**REQUIREMENT:**
The records that follow are to be printed exactly, with no images.

== SOURCE DATA ==

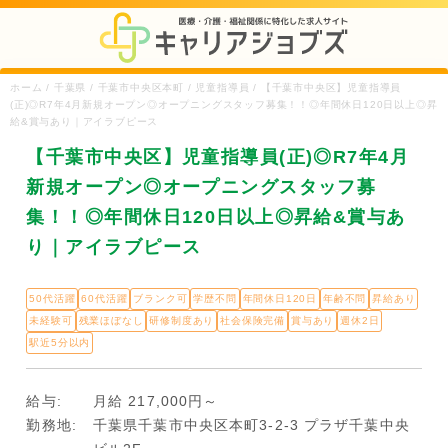
ホーム / 千葉県 / 千葉市中央区本町 / 児童指導員 / 【千葉市中央区】児童指導員
(正)◎R7年4月新規オープン◎オープニングスタッフ募集！！◎年間休日120日以上◎昇
給&賞与あり｜アイラブピース
【千葉市中央区】児童指導員(正)◎R7年4月
新規オープン◎オープニングスタッフ募
集！！◎年間休日120日以上◎昇給&賞与あ
り｜アイラブピース
50代活躍
60代活躍
ブランク可
学歴不問
年間休日120日
年齢不問
昇給あり
未経験可
残業ほぼなし
研修制度あり
社会保険完備
賞与あり
週休2日
駅近5分以内
給与:
月給 217,000円～
勤務地:
千葉県千葉市中央区本町3-2-3 プラザ千葉中央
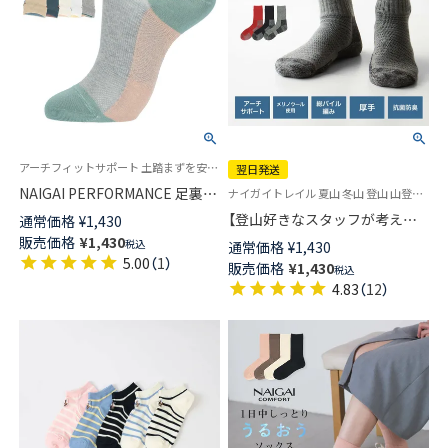
アーチフィットサポート 土踏まずを安定 スポーツ 90°ヒール 婦人 靴下ナイガイ パフォーマンス
翌日発送
NAIGAI PERFORMANCE 足裏ア
ナイガイトレイル 夏山 冬山 登山 山登り トレッキング 登山ソックス
ーチにフィット ランニング・ウ
【登山好きなスタッフが考えた
通常価格
¥
1,430
ォーキングをサポートするソッ
納得の登山用靴下】NAIGAI
販売価格
¥
1,430
税込
通常価格
¥
1,430
クス 消臭糸使用 ショート丈 レ
TRAIL メリノウール混 クルー丈
5.00
（
1
）
販売価格
¥
1,430
ディース 03050111
税込
メンズ＆レディース 【365日最
4.83
（
12
）
短翌日発送】90301018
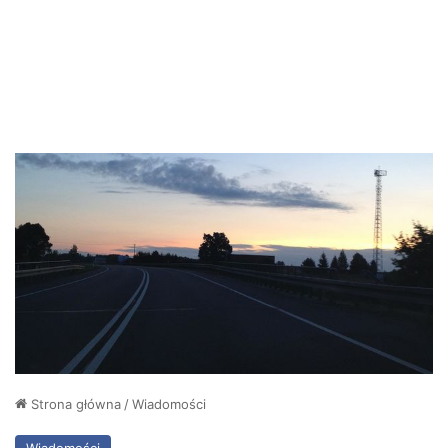
Strona główna
/
Wiadomości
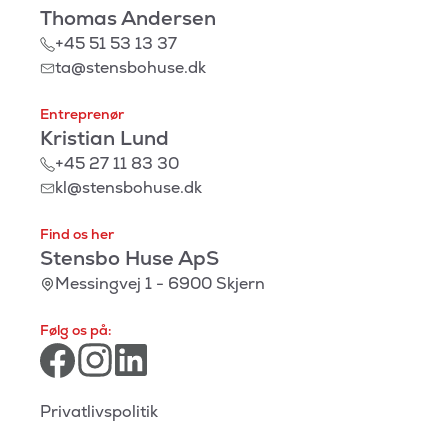
Thomas Andersen
+45 51 53 13 37
ta@stensbohuse.dk
Entreprenør
Kristian Lund
+45 27 11 83 30
kl@stensbohuse.dk
Find os her
Stensbo Huse ApS
Messingvej 1 - 6900 Skjern
Følg os på:
Privatlivspolitik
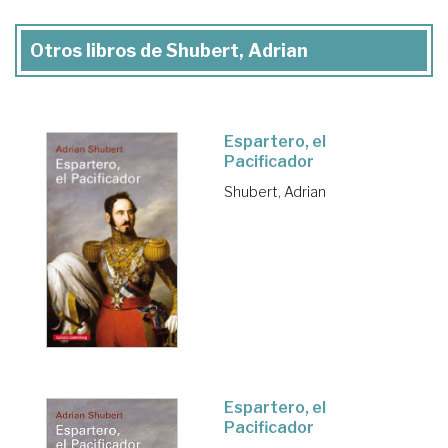
Otros libros de Shubert, Adrian
Espartero, el
Pacificador
Shubert, Adrian
Espartero, el
Pacificador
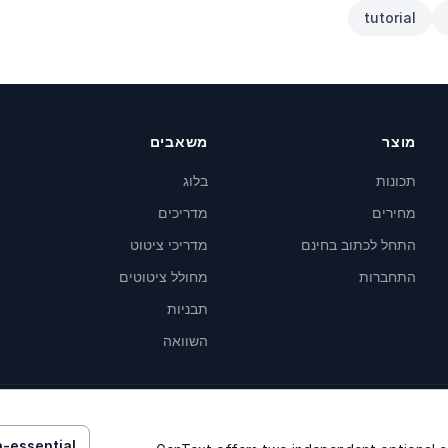
tutorial
מוצר
משאבים
תכונות
בלוג
מחירים
מדריכים
התחל לכתוב בחינם
מדריכי ציטוט
התחברות
מחולל ציטוטים
תבניות
השוואה
n-essential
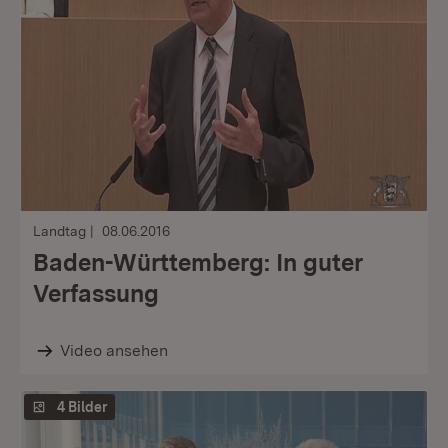
Landtag
08.06.2016
Baden-Württemberg: In guter
Verfassung
Video ansehen
4 Bilder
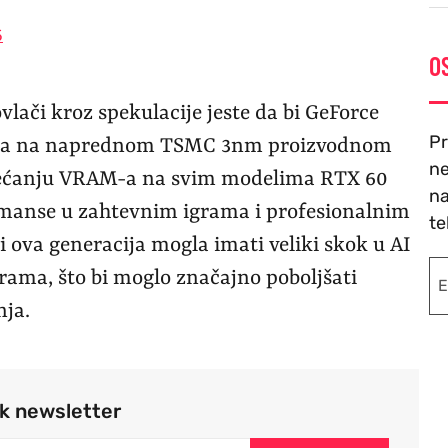
5
O
ovlači kroz spekulacije jeste da bi GeForce
Pr
dena na naprednom TSMC 3nm proizvodnom
ne
ovećanju VRAM-a na svim modelima RTX 60
na
formanse u zahtevnim igrama i profesionalnim
te
i ova generacija mogla imati veliki skok u AI
rama, što bi moglo značajno poboljšati
nja.
rk newsletter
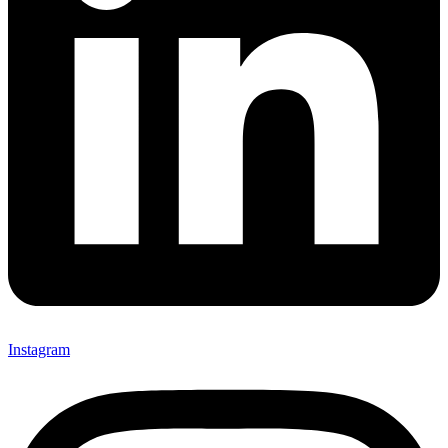
Instagram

===

**ANSWER FOR THE TASK:**
ホーム / 千葉県 / 千葉市中央区本町 / 児童指導員 / 【千葉市中央区】児童指導員
(正)◎R7年4月新規オープン◎オープニングスタッフ募集！！◎年間休日120日以上◎昇
給&賞与あり｜アイラブピース
【千葉市中央区】児童指導員(正)◎R7年4月
新規オープン◎オープニングスタッフ募
集！！◎年間休日120日以上◎昇給&賞与あ
り｜アイラブピース
50代活躍
60代活躍
ブランク可
学歴不問
年間休日120日
年齢不問
昇給あり
未経験可
残業ほぼなし
研修制度あり
社会保険完備
賞与あり
週休2日
駅近5分以内
給与:
月給 217,000円～
勤務地:
千葉県千葉市中央区本町3-2-3 プラザ千葉中央
アーチフィットサポート 土踏まずを安定 スポーツ 90°ヒール 婦人 靴下ナイガイ パフォーマンス
翌日発送
NAIGAI PERFORMANCE 足裏ア
ナイガイトレイル 夏山 冬山 登山 山登り トレッキング 登山ソックス
ーチにフィット ランニング・ウ
【登山好きなスタッフが考えた
通常価格
¥
1,430
ォーキングをサポートするソッ
納得の登山用靴下】NAIGAI
販売価格
¥
1,430
税込
通常価格
¥
1,430
クス 消臭糸使用 ショート丈 レ
TRAIL メリノウール混 クルー丈
5.00
（
1
）
販売価格
¥
1,430
ディース 03050111
税込
メンズ＆レディース 【365日最
4.83
（
12
）
短翌日発送】90301018
Strona główna
/
Wiadomości
Thomas Andersen
+45 51 53 13 37
ta@stensbohuse.dk
Entreprenør
Kristian Lund
+45 27 11 83 30
kl@stensbohuse.dk
Find os her
Stensbo Huse ApS
Messingvej 1 - 6900 Skjern
Følg os på:
Privatlivspolitik
Otros libros de Shubert, Adrian
Espartero, el
Pacificador
Shubert, Adrian
Espartero, el
Pacificador
tutorial
מוצר
משאבים
תכונות
בלוג
מחירים
מדריכים
התחל לכתוב בחינם
מדריכי ציטוט
התחברות
מחולל ציטוטים
תבניות
השוואה
n-essential
Landtag
08.06.2016
Baden-Württemberg: In guter
Verfassung
Video ansehen
4 Bilder
5
O
ovlači kroz spekulacije jeste da bi GeForce
Pr
dena na naprednom TSMC 3nm proizvodnom
ne
ovećanju VRAM-a na svim modelima RTX 60
na
formanse u zahtevnim igrama i profesionalnim
te
i ova generacija mogla imati veliki skok u AI
rama, što bi moglo značajno poboljšati
nja.
rk newsletter
Instagram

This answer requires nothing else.